Using mostly electrochemical methods the chemical potential, diffusion coefficient, partial molar volume and the resistivity increment of hydrogen were determined at room temperature in internally oxidized Pd-Al, Pd-Mg, Pd-Zn and Pd-Zr alloys. In all samples hydrogen is trapped at the formed metal/oxide interfaces, where irreversible trapping (with respect to anodic polarization) can be distinguished from reversible one. In the cases of Pd/Al2O3 and Pd/MgO phase boundaries the oxide precipitates were characterized by electron microscopy with regard to their size and their orientation and, therefore, the coverage of the phase boundaries with irreversibly bound hydrogen could be calculated as 1.5.10(15) H/cm2 or 7.10(14) H/cm2, respectively, which is about one monolayer of the densest packed oxygen planes of the corresponding oxides.
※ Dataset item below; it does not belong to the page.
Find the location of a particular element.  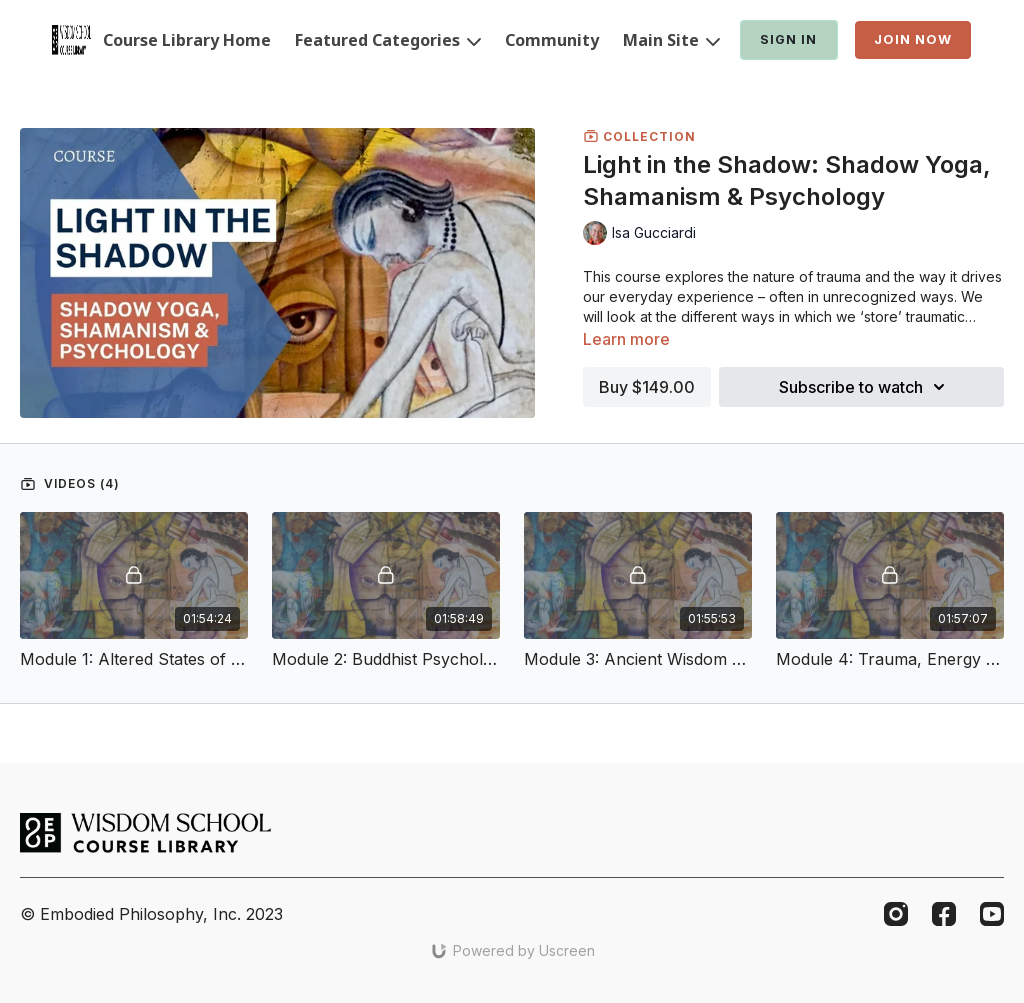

This equivalence and the irreversible nature of the bonding indicates the formation of OH bonds at the phase boundaries. During irreversible trapping a larger volume change is observed as compared to dissolution of hydrogen in regular octahedral sites of palladium. The measured partial molar volumes correspond to an increase of the phase boundary "thickness" of 0.3 to 0.9 angstrom between Pd and oxide. The irreversible component of hydrogen trapping disappears after annealing in the vapor of the alloying addition (Al, Mg,...) or in vacuum and appears again after a second annealing treatment in air. As an explanation of this effect we propose that annealing in metal vapor or in vacuum, respectively, changes the composition at the phase boundary. At high oxygen activities oxygen segregates to the phase boundaries. In comparison to the oxygen in the oxide the segregated one is less strongly bound and, therefore, can be desorbed at low O-activities. Furthermore the missing bonds to the stable oxide allow the formation of O-H bonds.